* _Exercise inputs_:

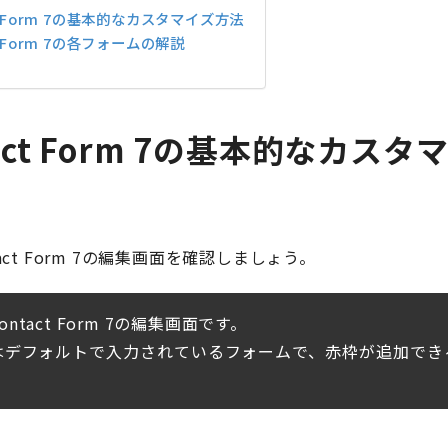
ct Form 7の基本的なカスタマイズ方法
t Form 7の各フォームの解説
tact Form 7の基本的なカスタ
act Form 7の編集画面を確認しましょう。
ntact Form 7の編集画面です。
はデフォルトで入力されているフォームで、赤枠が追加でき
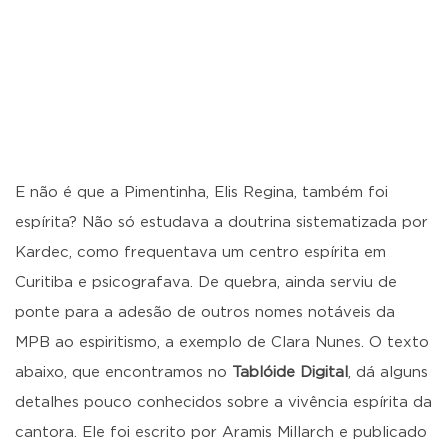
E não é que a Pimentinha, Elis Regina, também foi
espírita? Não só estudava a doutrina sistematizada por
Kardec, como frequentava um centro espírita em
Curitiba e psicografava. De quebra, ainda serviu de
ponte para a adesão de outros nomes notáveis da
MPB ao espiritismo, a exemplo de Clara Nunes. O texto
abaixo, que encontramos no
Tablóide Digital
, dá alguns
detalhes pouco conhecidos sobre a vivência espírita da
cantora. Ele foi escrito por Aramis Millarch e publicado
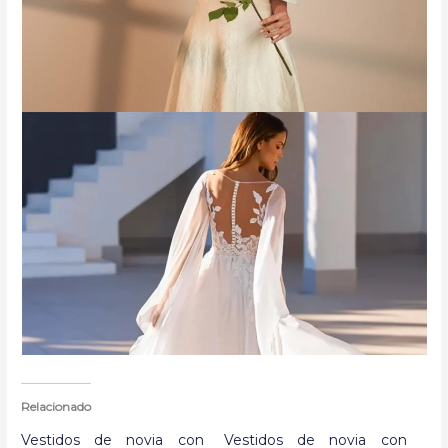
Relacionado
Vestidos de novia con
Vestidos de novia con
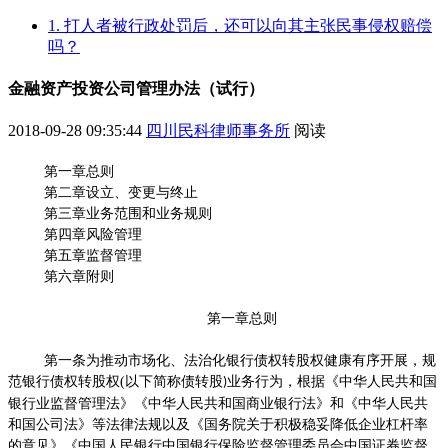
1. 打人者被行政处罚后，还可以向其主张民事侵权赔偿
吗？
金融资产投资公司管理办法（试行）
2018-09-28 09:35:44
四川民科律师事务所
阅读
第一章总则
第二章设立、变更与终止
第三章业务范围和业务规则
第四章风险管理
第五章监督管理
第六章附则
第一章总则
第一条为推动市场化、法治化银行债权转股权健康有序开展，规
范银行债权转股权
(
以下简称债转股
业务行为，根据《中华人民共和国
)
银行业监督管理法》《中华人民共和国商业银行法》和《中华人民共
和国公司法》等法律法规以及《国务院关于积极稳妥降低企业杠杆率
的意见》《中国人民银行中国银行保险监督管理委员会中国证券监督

* _What the task asks_:
Above are the records; copy every line in them that holds the word "espírita".

* _Written reply_:
espírita? Não só estudava a doutrina sistematizada por
Kardec, como frequentava um centro espírita em
detalhes pouco conhecidos sobre a vivência espírita da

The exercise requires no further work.